Investment Summary
Minth's 2018H result slightly lower than forecast, but the increasing trend of the topline and core profit is still to continued. In the near future, Minth's production structure are expected to continue improving, triggered by increased investment on technology upgrades and product optimization We maintain the opinion that Minth's existing businesses indicate a robust growth momentum, while great potential boom lies before the new ones, on the base of more input on R&D etc. We gave target price of HK$ 33.1 and Buy rating. (Closing price as at 13 November 2018)
One-time factor resulted in lower-than-expected results, core net profit up by 10%
During the 2018 H1, Minth Group reported total revenue of RMB5.99 billion, up 14% yoy, and net profit of RMB980 million, down 6% yoy. The lower-than-expected results were due to 23 million administrative expenses resulting from the sale of stock options this year, compared with the previous year when net profit was boosted by investment income totaling RMB152 million from employee welfare properties and the sale of Minth subsidiaries. If this effect is taken out, the net profit from core business grew by about 10%.
Domestic market outperformed the overseas market on growth prospects
Specifically, the domestic business grew rapidly, reporting a revenue of approximately RMB2.68 billion and achieving a growth of approximately 17.5%, owing to the sales growth of Japanese and Chinese brands in the domestic Chinese market. The overseas market recorded a turnover of approximately RMB2.31 billion and a yoy growth of around 8.4%, benefiting from the growing businesses with European clients including Daimler and Volkswagen. Compared with the same period of last year, the growth rate of overseas business was dragged down by the lower-than-expected capacity utilization rate of North American factories. In an attempt to improve production efficiency, the Company moved the well-developed domestic equipment to overseas factories, and commissioned as well seasoned domestic factory management personnel to assist in the management of the Mexican factory. The management expects that the negative impact of overseas factories on the Company's gross margin will be confined since 2018.
Gross margin remained stable
During the reporting period, the overall gross margin remained approximately at 33.4%, down around 0.4 percentage point from the 33.8% for last year, mainly due to price cuts of old products, rising prices of raw materials, and unfavorable exchange rates. Hence, the Company implemented lean production and optimized the production layout to improve production and management efficiency, vigorously adjusted the product mix, and improved gross margin of Mexican factories, so as to maintain the overall gross margin at a stable level. Having maintained the gross margin guidance of 33-35% for the fiscal year, the Company takes confidence in the 2019 gross margin, which will be supported by the efficiency improvement and digital transformation of overseas factories.
The new pipeline rolled out successfully bringing sufficient backlogs
The Company has attached great importance to R&D investments and technological innovation with the R&D expenditure increased by 0.3 percentage point to 4.3%; in the light of strategies on light emission, intelligence and electrification, the Company achieved excellent results in the business development of new products.

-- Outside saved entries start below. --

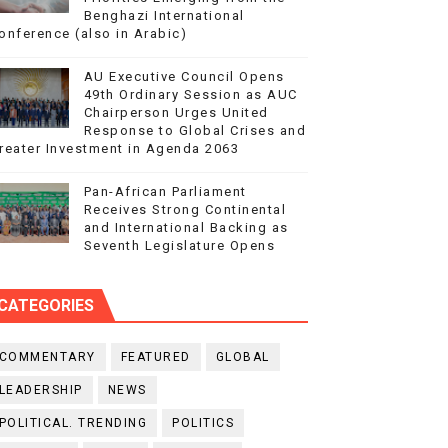
Benghazi International
onference (also in Arabic)
AU Executive Council Opens
49th Ordinary Session as AUC
Chairperson Urges United
Response to Global Crises and
reater Investment in Agenda 2063
Pan-African Parliament
Receives Strong Continental
and International Backing as
Seventh Legislature Opens
CATEGORIES
COMMENTARY
FEATURED
GLOBAL
LEADERSHIP
NEWS
POLITICAL. TRENDING
POLITICS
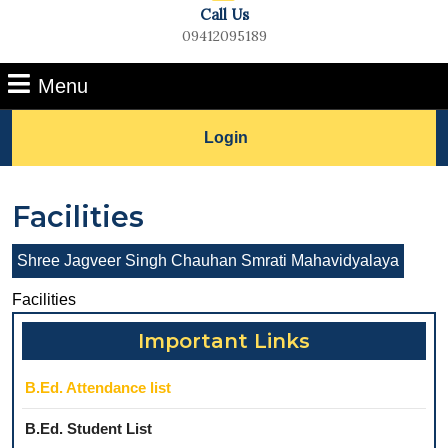
Call Us
09412095189
Phone
Menu
Number
Menu
Lets
Login
Talk
Facilities
Shree Jagveer Singh Chauhan Smrati Mahavidyalaya
Facilities
Important Links
B.Ed. Attendance list
B.Ed. Student List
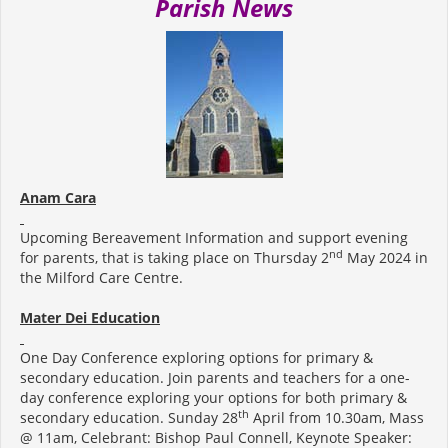
Parish News
Anam Cara
Upcoming Bereavement Information and support evening
nd
for parents, that is taking place on Thursday 2
May 2024 in
the Milford Care Centre.
Mater Dei Education
One Day Conference exploring options for primary &
secondary education. Join parents and teachers for a one-
day conference exploring your options for both primary &
th
secondary education. Sunday 28
April from 10.30am, Mass
@ 11am, Celebrant: Bishop Paul Connell, Keynote Speaker:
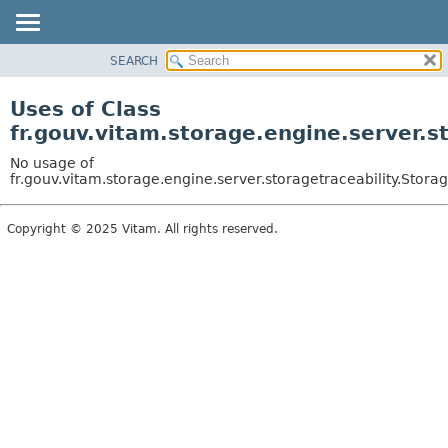
SEARCH
OVERVIEW
PACKAGE
Uses of Class
CLASS
fr.gouv.vitam.storage.engine.server.s
USE
No usage of
TREE
fr.gouv.vitam.storage.engine.server.storagetraceability.Stora
DEPRECATED
Copyright © 2025 Vitam. All rights reserved.
INDEX
HELP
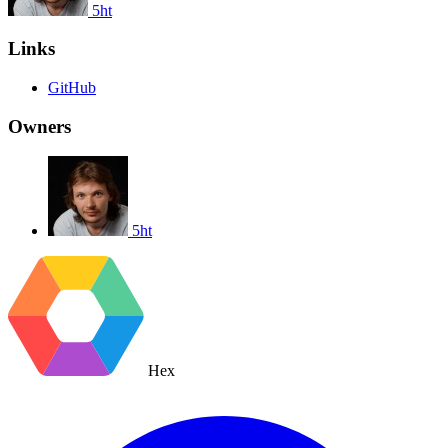
5ht
Links
GitHub
Owners
5ht
Hex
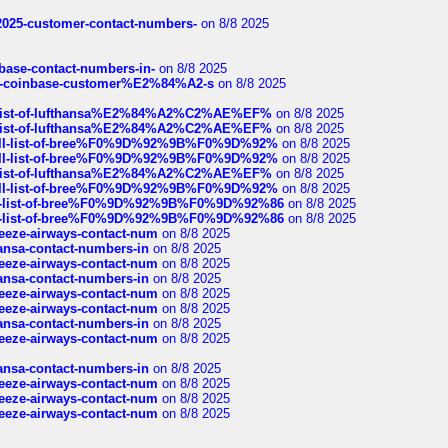
e2025-customer-contact-numbers-
on 8/8 2025
nbase-contact-numbers-in-
on 8/8 2025
t-of-coinbase-customer%E2%84%A2-s
on 8/8 2025
ull-list-of-lufthansa%E2%84%A2%C2%AE%EF%
on 8/8 2025
ull-list-of-lufthansa%E2%84%A2%C2%AE%EF%
on 8/8 2025
a-full-list-of-bree%F0%9D%92%9B%F0%9D%92%
on 8/8 2025
a-full-list-of-bree%F0%9D%92%9B%F0%9D%92%
on 8/8 2025
ull-list-of-lufthansa%E2%84%A2%C2%AE%EF%
on 8/8 2025
a-full-list-of-bree%F0%9D%92%9B%F0%9D%92%
on 8/8 2025
full-list-of-bree%F0%9D%92%9B%F0%9D%92%86
on 8/8 2025
full-list-of-bree%F0%9D%92%9B%F0%9D%92%86
on 8/8 2025
breeze-airways-contact-num
on 8/8 2025
thansa-contact-numbers-in
on 8/8 2025
breeze-airways-contact-num
on 8/8 2025
thansa-contact-numbers-in
on 8/8 2025
breeze-airways-contact-num
on 8/8 2025
breeze-airways-contact-num
on 8/8 2025
thansa-contact-numbers-in
on 8/8 2025
breeze-airways-contact-num
on 8/8 2025
thansa-contact-numbers-in
on 8/8 2025
breeze-airways-contact-num
on 8/8 2025
breeze-airways-contact-num
on 8/8 2025
breeze-airways-contact-num
on 8/8 2025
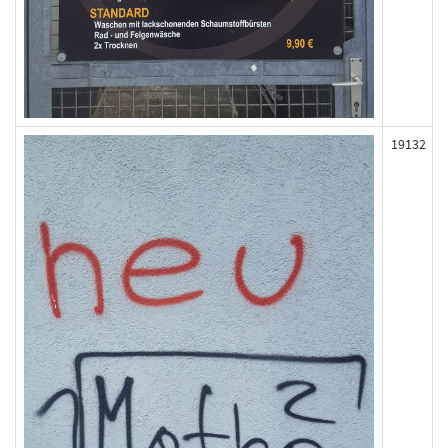
19132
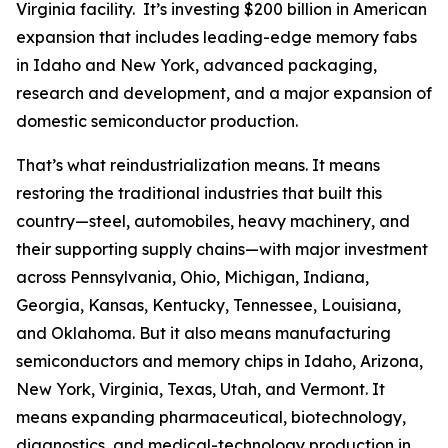
Virginia facility. It’s investing $200 billion in American
expansion that includes leading-edge memory fabs
in Idaho and New York, advanced packaging,
research and development, and a major expansion of
domestic semiconductor production.
That’s what reindustrialization means. It means
restoring the traditional industries that built this
country—steel, automobiles, heavy machinery, and
their supporting supply chains—with major investment
across Pennsylvania, Ohio, Michigan, Indiana,
Georgia, Kansas, Kentucky, Tennessee, Louisiana,
and Oklahoma. But it also means manufacturing
semiconductors and memory chips in Idaho, Arizona,
New York, Virginia, Texas, Utah, and Vermont. It
means expanding pharmaceutical, biotechnology,
diagnostics, and medical-technology production in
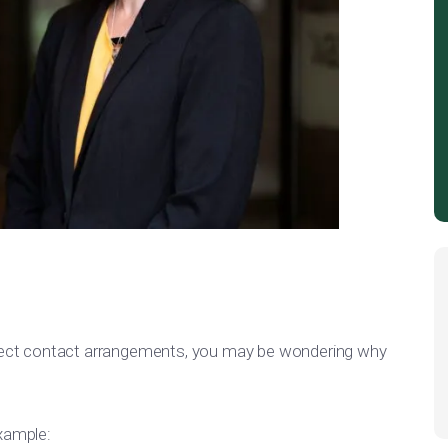
direct contact arrangements, you may be wondering why
example:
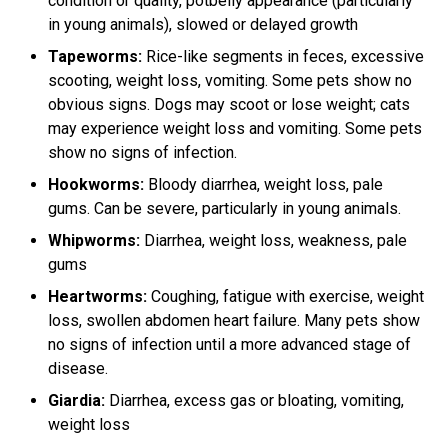
condition or quality, potbelly appearance (particularly
in young animals), slowed or delayed growth
Tapeworms:
Rice-like segments in feces, excessive
scooting, weight loss, vomiting. Some pets show no
obvious signs. Dogs may scoot or lose weight; cats
may experience weight loss and vomiting. Some pets
show no signs of infection.
Hookworms:
Bloody diarrhea, weight loss, pale
gums. Can be severe, particularly in young animals.
Whipworms:
Diarrhea, weight loss, weakness, pale
gums
Heartworms:
Coughing, fatigue with exercise, weight
loss, swollen abdomen heart failure. Many pets show
no signs of infection until a more advanced stage of
disease.
Giardia:
Diarrhea, excess gas or bloating, vomiting,
weight loss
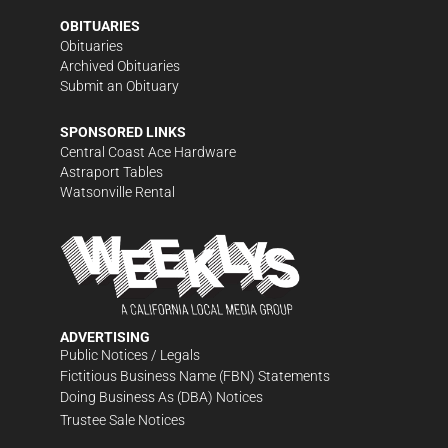
OBITUARIES
Obituaries
Archived Obituaries
Submit an Obituary
SPONSORED LINKS
Central Coast Ace Hardware
Astraport Tables
Watsonville Rental
ADVERTISING
Public Notices / Legals
Fictitious Business Name (FBN) Statements
Doing Business As (DBA) Notices
Trustee Sale Notices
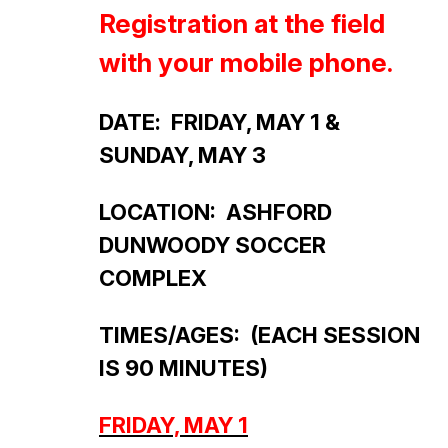
Registration at the field
with your mobile phone.
DATE
: FRIDAY, MAY 1 &
SUNDAY, MAY 3
LOCATION: ASHFORD
DUNWOODY SOCCER
COMPLEX
TIMES/AGES:
(EACH SESSION
IS 90 MINUTES)
FRIDAY, MAY 1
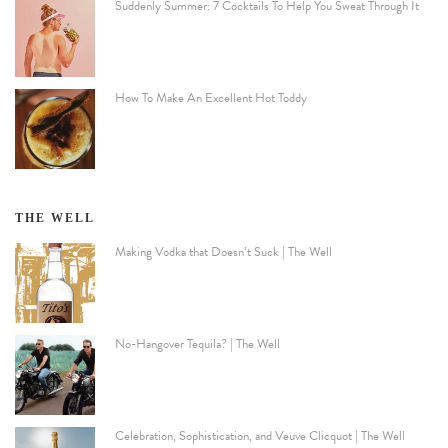
Suddenly Summer: 7 Cocktails To Help You Sweat Through It
How To Make An Excellent Hot Toddy
THE WELL
Making Vodka that Doesn’t Suck | The Well
No-Hangover Tequila? | The Well
Celebration, Sophistication, and Veuve Clicquot | The Well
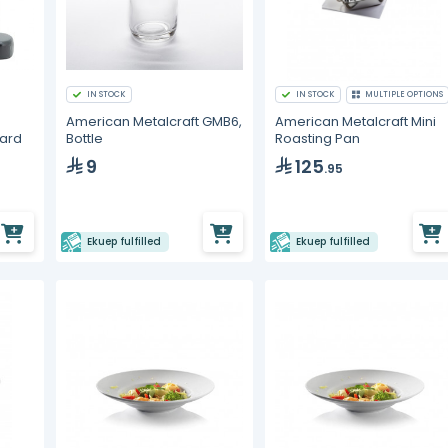
IN STOCK
IN STOCK
MULTIPLE OPTIONS
American Metalcraft GMB6,
American Metalcraft Mini
oard
Bottle
Roasting Pan
9
125
.95
Ekuep fulfilled
Ekuep fulfilled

In the development of light emission products, the Company has successively obtained purchase orders for its aluminum battery box/aluminum door frame products/electric rear compartment cover; in the development of intelligent products, the Company acquired orders in such new businesses as car camera/ACC labels, which has empowered its further expansion into intelligence products. Product development has accumulated more momentum. By the end of 2017, the Company has received purchase orders totaling a value of RMB92.2 billion, with a total order amount of RMB3 billion in 2018H1. Up to now, the annualized value of new orders reached 5.5 billion, making it very likely for the Company to accomplish its annual sales target.
Short-term challenges exist but long-term competitiveness is reinforced
The China-U.S. trade frictions have led the market to worry that the Company's export business would be slowing down. At present, the exportation to the United States accounts for about 7% of the total revenue and is mostly generated through FOB model, which means that the increased tariff in the short run is transferred to clients. In response to potential risks associated with growing tariffs, the Company is also considering expansion plans for North American and Thai plants. We believe that the Company will retain its competitive strength in the long run and grow exponentially in its future new businesses owing to its beforehand strategic layout.
Valuation
The Company has a solid financial condition, with near 4.5 billion cash in hand. Besides, its operating net cash flow has increased to 1.05 billion. It is believed that the high dividend payout ratio will maintain. We believe that it is reasonable to give the company a valuation of 16.5x/12x P/E in 2018/2019, equivalent to target price of HK$ 33.1 and Buy rating.